:: EXERCISE OBJECTIVE ::
Exclude the images and transcribe the entries below precisely.

Saved data entries

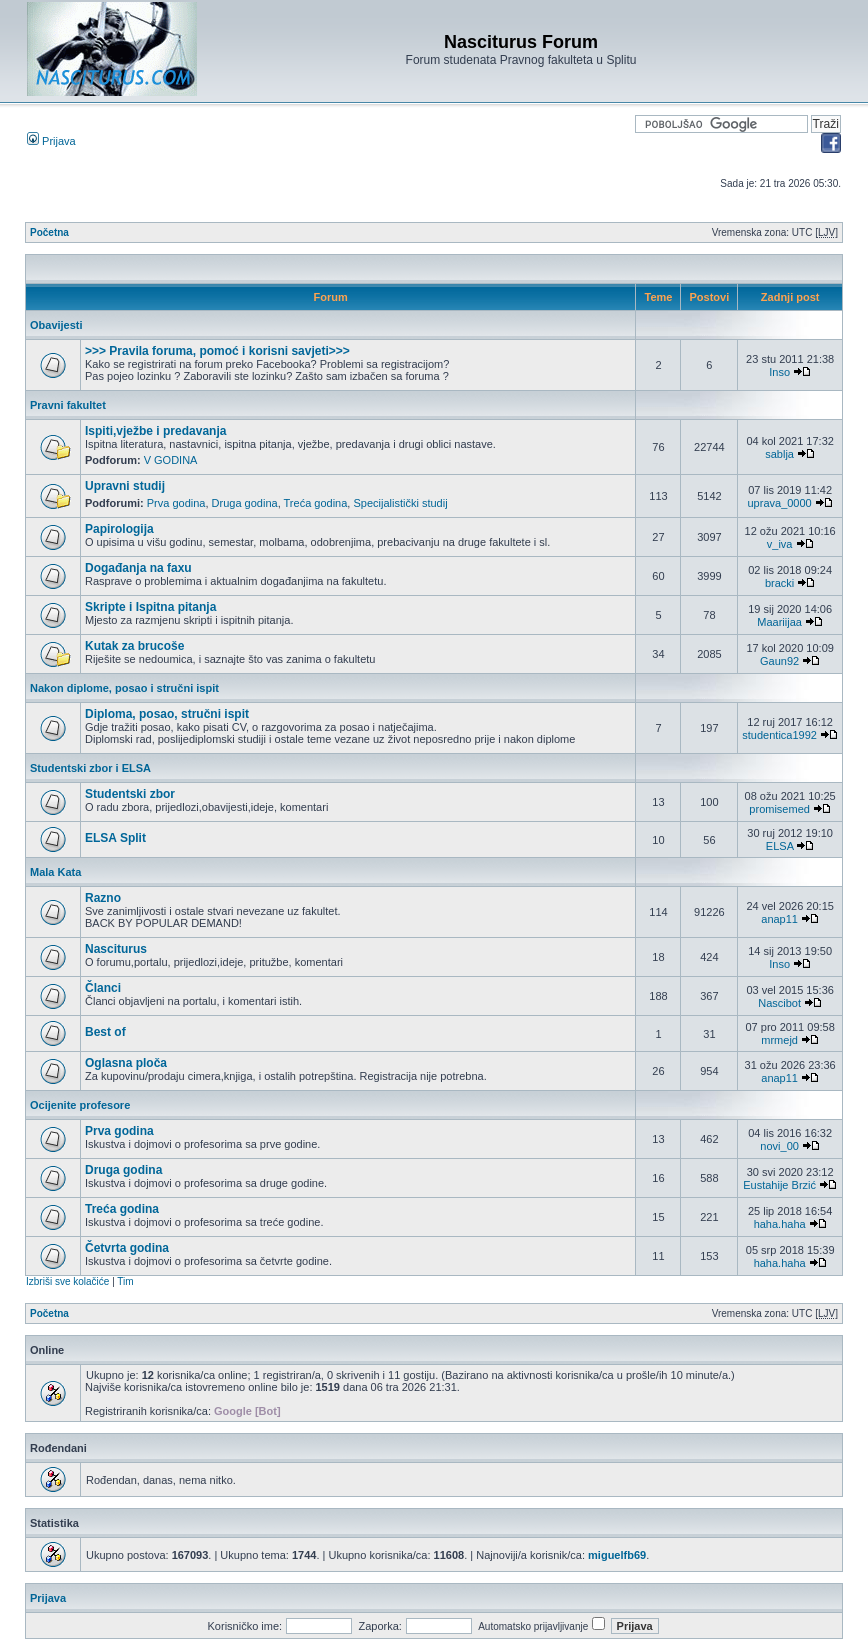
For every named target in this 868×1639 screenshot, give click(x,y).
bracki (779, 583)
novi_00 (779, 1146)
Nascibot (779, 1003)
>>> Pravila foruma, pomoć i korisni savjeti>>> (217, 351)
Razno (103, 898)
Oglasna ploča (126, 1063)
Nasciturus (116, 949)
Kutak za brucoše (134, 646)
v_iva (780, 544)
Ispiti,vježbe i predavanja (155, 431)
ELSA (780, 846)
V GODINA (171, 460)
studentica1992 (779, 735)
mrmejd (779, 1040)
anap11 (779, 919)
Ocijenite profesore (80, 1105)
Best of (105, 1032)
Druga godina (245, 503)
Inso (779, 372)
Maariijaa (779, 622)
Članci (103, 988)
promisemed (779, 809)
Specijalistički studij (400, 503)
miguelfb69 (617, 1555)
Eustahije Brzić (779, 1185)
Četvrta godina (127, 1248)
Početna (49, 232)
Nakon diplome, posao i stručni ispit (124, 688)
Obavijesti (56, 325)
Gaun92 (779, 661)
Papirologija (119, 529)
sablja (779, 454)
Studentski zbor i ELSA (90, 768)
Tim (125, 1281)
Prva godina (176, 503)
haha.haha (780, 1224)
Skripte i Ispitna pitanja (150, 607)
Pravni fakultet (68, 405)
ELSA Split (115, 838)
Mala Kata (55, 872)
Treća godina (316, 503)
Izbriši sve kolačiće (67, 1281)
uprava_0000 (780, 503)
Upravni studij (125, 486)
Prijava (51, 141)
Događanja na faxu (138, 568)
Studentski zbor (130, 794)
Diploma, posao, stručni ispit (167, 714)
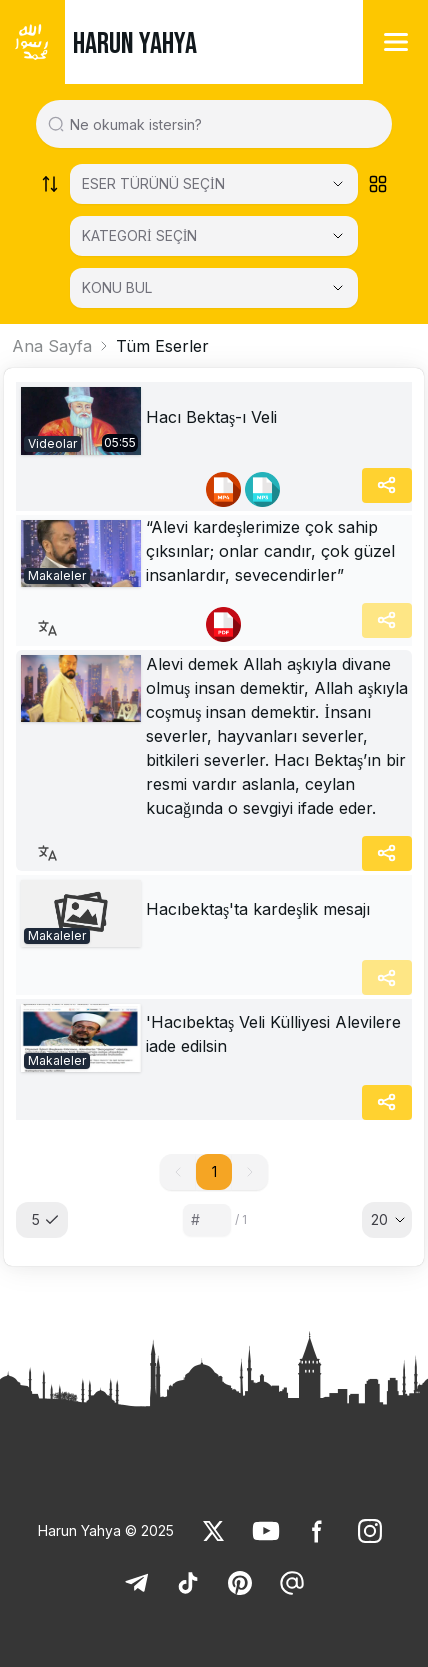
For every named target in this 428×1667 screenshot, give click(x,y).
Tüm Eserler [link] (162, 346)
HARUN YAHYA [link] (135, 44)
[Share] (387, 485)
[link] (81, 421)
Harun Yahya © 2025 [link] (106, 1530)
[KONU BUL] (214, 288)
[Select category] (214, 184)
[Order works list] (50, 184)
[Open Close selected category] (338, 236)
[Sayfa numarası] (207, 1220)
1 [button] (214, 1171)
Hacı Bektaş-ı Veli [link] (211, 417)
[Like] (214, 1531)
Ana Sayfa (52, 346)
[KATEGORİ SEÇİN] (214, 236)
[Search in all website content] (222, 124)
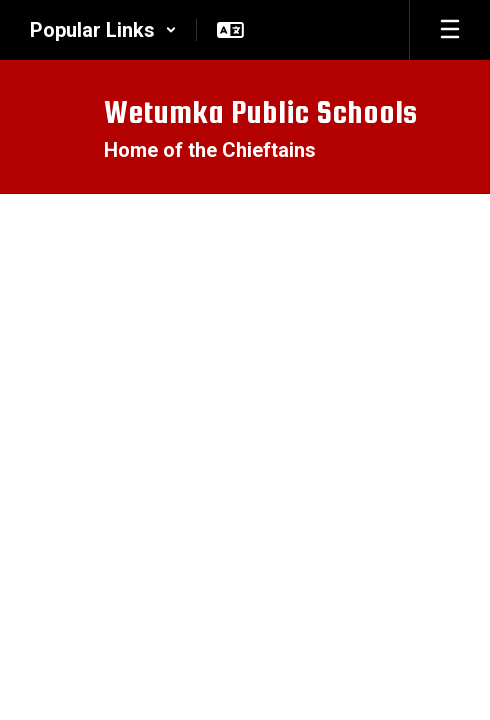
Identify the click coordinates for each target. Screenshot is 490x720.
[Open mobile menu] (450, 30)
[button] (103, 30)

:: TASK RESPONSE ::
For every named target in this 868×1639 screenshot, give click(x,y).
bracki (779, 583)
novi_00 (779, 1146)
Nascibot (779, 1003)
>>> Pravila foruma, pomoć i korisni savjeti>>> (217, 351)
Razno (103, 898)
Oglasna ploča (126, 1063)
Nasciturus (116, 949)
Kutak za brucoše (134, 646)
v_iva (780, 544)
Ispiti,vježbe i predavanja (155, 431)
ELSA (780, 846)
V GODINA (171, 460)
studentica1992 (779, 735)
mrmejd (779, 1040)
anap11 (779, 919)
Ocijenite profesore (80, 1105)
Best of (105, 1032)
Druga godina (245, 503)
Inso (779, 372)
Maariijaa (779, 622)
Članci (103, 988)
promisemed (779, 809)
Specijalistički studij (400, 503)
miguelfb69 (617, 1555)
Eustahije Brzić (779, 1185)
Četvrta godina (127, 1248)
Početna (49, 232)
Nakon diplome, posao i stručni ispit (124, 688)
Obavijesti (56, 325)
Gaun92 (779, 661)
Papirologija (119, 529)
sablja (779, 454)
Studentski zbor i ELSA (90, 768)
Tim (125, 1281)
Prva godina (176, 503)
haha.haha (780, 1224)
Skripte i Ispitna pitanja (150, 607)
Pravni fakultet (68, 405)
ELSA Split (115, 838)
Mala Kata (55, 872)
Treća godina (316, 503)
Izbriši sve kolačiće (67, 1281)
uprava_0000 (780, 503)
Upravni studij (125, 486)
Prijava (51, 141)
Događanja na faxu (138, 568)
Studentski zbor (130, 794)
Diploma, posao, stručni ispit (167, 714)
For every named target in this 428×1667 screenshot, give click(x,y).
Tüm Eserler [link] (162, 346)
HARUN YAHYA [link] (135, 44)
[Share] (387, 485)
[link] (81, 421)
Harun Yahya © 2025 [link] (106, 1530)
[KONU BUL] (214, 288)
[Select category] (214, 184)
[Order works list] (50, 184)
[Open Close selected category] (338, 236)
[Sayfa numarası] (207, 1220)
1 [button] (214, 1171)
Hacı Bektaş-ı Veli [link] (211, 417)
[Like] (214, 1531)
Ana Sayfa (52, 346)
[KATEGORİ SEÇİN] (214, 236)
[Search in all website content] (222, 124)
Identify the click coordinates for each target. Screenshot is 490x720.
[Open mobile menu] (450, 30)
[button] (103, 30)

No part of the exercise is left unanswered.